Current AUAT investments include Entrada Therapeutics, a company treating diseases with intracellular therapies, and a business innovating transportation for organ transplants.
Building a community of finance professionals
Students, of course, have to receive approval for their real-world investment decisions. Three times a semester, they present their recommendations to University leaders including the vice president of finance, the dean of the Robert B. Willumstad School of Business, and occasionally other faculty members or trustees.
“Those presentations need to look professional,” Goldberg said. “I tell students I expect them to be of the quality of those coming out of any large bank, whether that’s Goldman Sachs or Morgan Stanley.”
For many students, the presentation is one of the most impactful parts of the class. Sims, for example, was shy about public speaking at first, but built her confidence as the course went on, especially since she was tasked with opening and closing her class’s presentation. This helped her prepare for her career in finance.

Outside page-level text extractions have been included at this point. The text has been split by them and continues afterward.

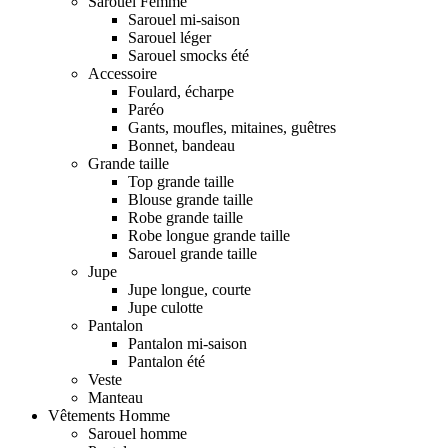
Sarouel Femme
Sarouel mi-saison
Sarouel léger
Sarouel smocks été
Accessoire
Foulard, écharpe
Paréo
Gants, moufles, mitaines, guêtres
Bonnet, bandeau
Grande taille
Top grande taille
Blouse grande taille
Robe grande taille
Robe longue grande taille
Sarouel grande taille
Jupe
Jupe longue, courte
Jupe culotte
Pantalon
Pantalon mi-saison
Pantalon été
Veste
Manteau
Vêtements Homme
Sarouel homme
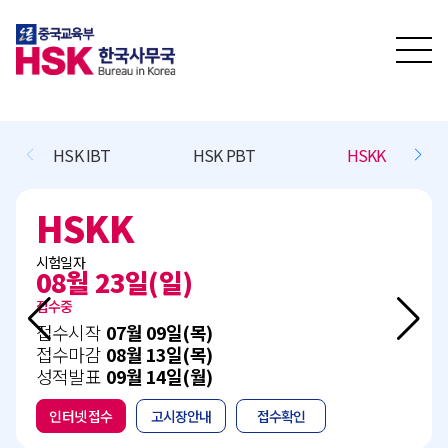
HSK IBT
HSK PBT
HSKK
HSKK
시험일자
08월 23일(일)
접수중
접수시작
07월 09일(목)
접수마감
08월 13일(목)
성적발표
09월 14일(월)
인터넷 접수
고시장안내
접수확인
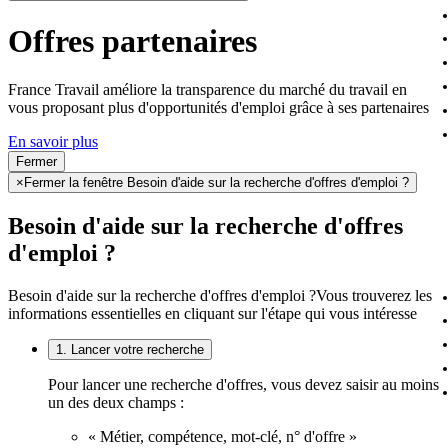
Offres partenaires
France Travail améliore la transparence du marché du travail en
vous proposant plus d'opportunités d'emploi grâce à ses partenaires
En savoir plus
Fermer
×
Fermer la fenêtre Besoin d'aide sur la recherche d'offres d'emploi ?
Besoin d'aide sur la recherche d'offres
d'emploi ?
Besoin d'aide sur la recherche d'offres d'emploi ?
Vous trouverez les
informations essentielles en cliquant sur l'étape qui vous intéresse
1. Lancer votre recherche
Pour lancer une recherche d'offres, vous devez saisir au moins
un des deux champs :
« Métier, compétence, mot-clé, n° d'offre »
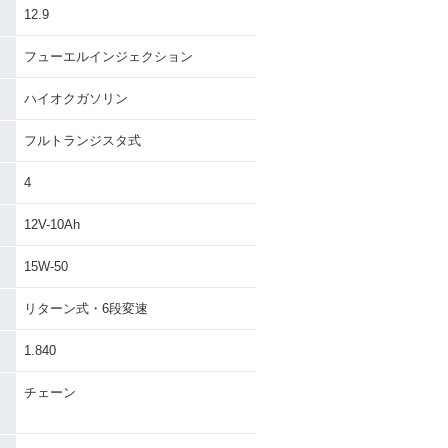
12.9
フューエルインジェクション
ハイオクガソリン
フルトランジスタ式
4
12V-10Ah
15W-50
リターン式・6段変速
1.840
チェーン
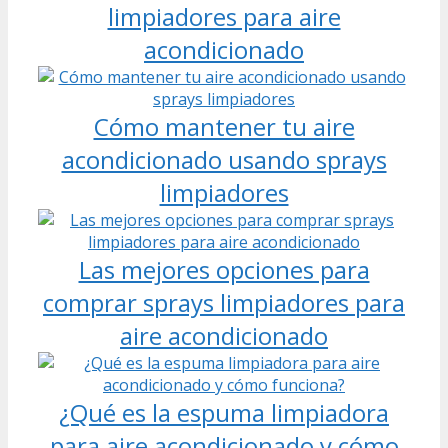
limpiadores para aire
acondicionado
Cómo mantener tu aire
acondicionado usando sprays
limpiadores
Las mejores opciones para
comprar sprays limpiadores para
aire acondicionado
¿Qué es la espuma limpiadora
para aire acondicionado y cómo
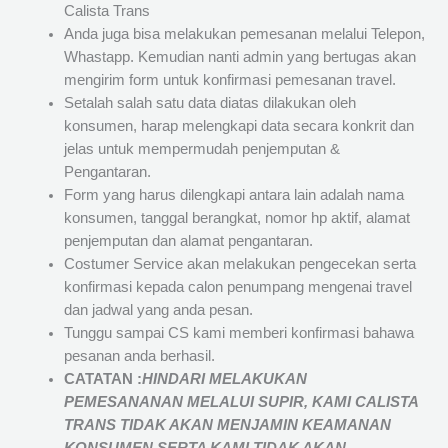
Calista Trans
Anda juga bisa melakukan pemesanan melalui Telepon,
Whastapp. Kemudian nanti admin yang bertugas akan
mengirim form untuk konfirmasi pemesanan travel.
Setalah salah satu data diatas dilakukan oleh
konsumen, harap melengkapi data secara konkrit dan
jelas untuk mempermudah penjemputan &
Pengantaran.
Form yang harus dilengkapi antara lain adalah nama
konsumen, tanggal berangkat, nomor hp aktif, alamat
penjemputan dan alamat pengantaran.
Costumer Service akan melakukan pengecekan serta
konfirmasi kepada calon penumpang mengenai travel
dan jadwal yang anda pesan.
Tunggu sampai CS kami memberi konfirmasi bahawa
pesanan anda berhasil.
CATATAN :
HINDARI MELAKUKAN
PEMESANANAN MELALUI SUPIR, KAMI
CALISTA
TRANS
TIDAK AKAN MENJAMIN
KEAMANAN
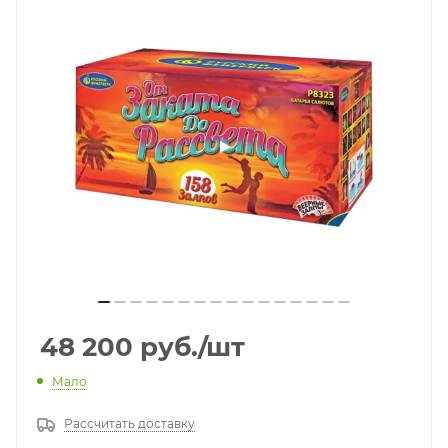
48 200
руб.
/шт
Мало
Рассчитать доставку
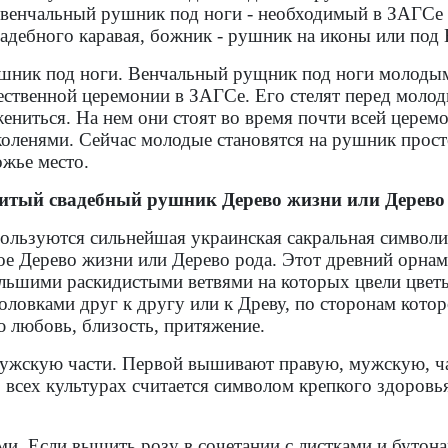
й венчальный рушник под ноги - необходимый в ЗАГСе 
вадебного каравая, божник - рушник на иконы или под 
шник под ноги. Венчальный рущник под ноги молодым
жественной церемонии в ЗАГСе. Его стелят перед моло
ениться. На нем они стоят во время почти всей церемо
коленями. Сейчас молодые становятся на рушник просто
жье место.
тый свадебный рушник Дерево жизни или Дерево 
льзуются сильнейшая украинская сакральная символи
ое Дерево жизни или Дерево рода. Этот древний орна
большими раскидистыми ветвями на которых цвели цвет
оловками друг к другу или к Древу, по сторонам котор
 любовь, близость, притяжение.
ужскую части. Первой вышивают правую, мужскую, ча
 всех культурах считается символом крепкого здоровья
ами. Если вышить розу в сочетании с листками и бутон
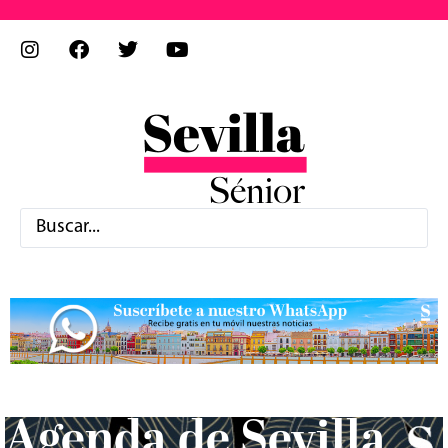
Agenda de Sevilla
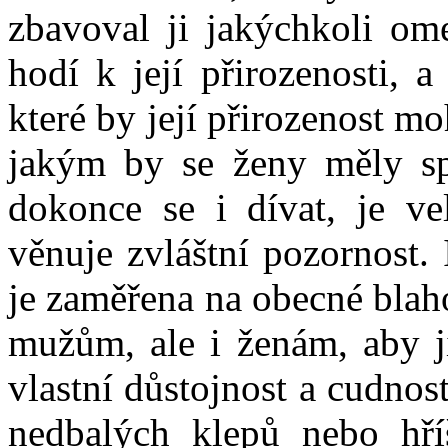
zbavoval ji jakýchkoli ome
hodí k její přirozenosti, 
které by její přirozenost m
jakým by se ženy měly sprá
dokonce se i dívat, je ve
věnuje zvláštní pozornost. 
je zaměřena na obecné blah
mužům, ale i ženám, aby j
vlastní důstojnost a cudno
nedbalých klepů nebo hř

“Whether you’re presenting a credit in a committee setting at Moody’s or trying to get approval or a buy-in for your idea, it’s exactly what we would’ve done in the student fund course,” Sims said. “We built our argument, did the analysis and created a presentation to complement the argument. It’s really good practice for work.”
In fact, Goldberg helps prepare students for their careers by treating them like employees and holding them to the highest standards.
“[Professor Goldberg] taught us how expectations of your work ethic and performance change when you transition from student to employee,” said Hugh Keenan ’25, who secured a job as a client associate for Merrill Wealth Management before graduating. “I feel like everyone in the finance department, faculty and student, has been extremely helpful in elevating me to the point I am at now.”
Even after students finish the course, they can keep track of the fund to see how their decisions played out. For this, Goldberg created the Student Investment Fund Alumni LinkedIn page, which now has roughly 300 members. He uses the page to share the portfolio as well as links to each presentation, which former students can attend virtually. Sims, for example, attends whenever she’s available.
“The SIF definitely became much more than a class,” she said. “It became a kind of community.”